Machine learning is about using data to take action. This post will explain common steps that are taking when using machine learning in the analysis of data. In general, there are five steps when applying machine learning.
- Collecting data
- Preparing data
- Exploring data
- Training a model on the data
- Assessing the performance of the model
- Improving the model
We will go through each step briefly
Step One, Collecting Data
Data can come from almost anywhere. Data can come from a database in a structured format like mySQL. Data can also come unstructured such as tweets collected from twitter. However you get the data, you need to develop a way to clean and process it so that it is ready for analysis.
There are some distinct terms used in machine learning that some coming from traditional research may not be familiar.
- example-An example is one set of data. In an excel spreadsheet, an example would be one row. In empirical social science research, we would call an example a respondent or participant.
- Unit of observation-This is how an example is measured. The units can be time, money, height, weight, etc.
- feature-A feature is a characteristic of an example. In other forms of research, we normally call a feature a variable. For example, ‘salary’ would be a feature in machine learning but a variable in traditional research.
Step Two, Preparing Data
This is actually the most difficult step in machine learning analysis. It can take up to 80% of the time. With data coming from multiple sources and in multiple formats it is a real challenge to get everything where it needs to be for an analysis.
Missing data needs to be addressed, duplicate records, and other issues are a part of this process. Once these challenges are dealt with it is time to explore the data.
Step Three, Explore the Data
Before analyzing the data, it is critical that the data is explored. This is often done visually in the form of plots and graphs but also with summary statistics. You are looking for some insights into the data and the characteristics of different features. You are also looking out for things that might be unusually such as outliers. There are also times when a variable needs to be transformed because there are issues with normality.
Step Four, Training a Model
After exploring the data, you should have an idea of what you want to know if you did not already know. Determining what you want to know helps you to decide which algorithm is most appropriate for developing a model.

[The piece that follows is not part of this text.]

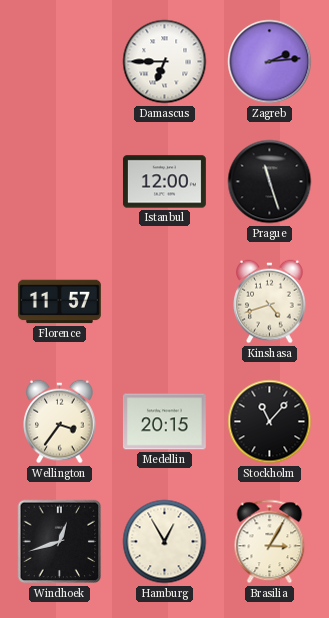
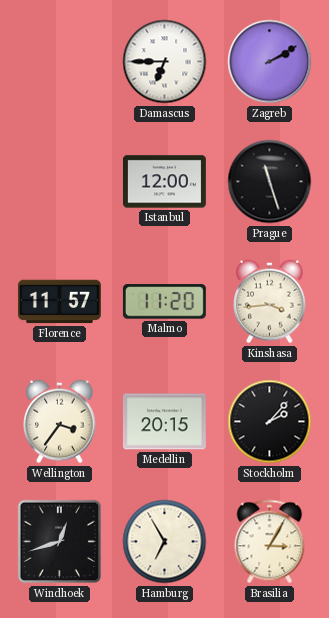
Zagreb: 2:14 -> 2:10
Malmo: none -> 11:20
Kinshasa: 4:42 -> 3:44
Stockholm: 11:07 -> 2:07
Hamburg: 12:55 -> 6:55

To develop a model, we normally split the data into a training and testing set. This allows us to assess the model for its strengths and weaknesses.
Step Five, Assessing the Model
The strength of the model is determined. Every model has certain biases that limit its usefulness. How to assess a model depends on what type of model is developed and the purpose of the analysis. Whenever suitable, we want to try and improve the model.
Step Six, Improving the Model
Improve can happen in many ways. You might decide to normalize the variables in a different way. Or you may choose to add or remove features from the model. Perhaps you may switch to a different model.
Success in data analysis involves have a clear path for achieving your goals. The steps presented here provide one way of tackling machine learning.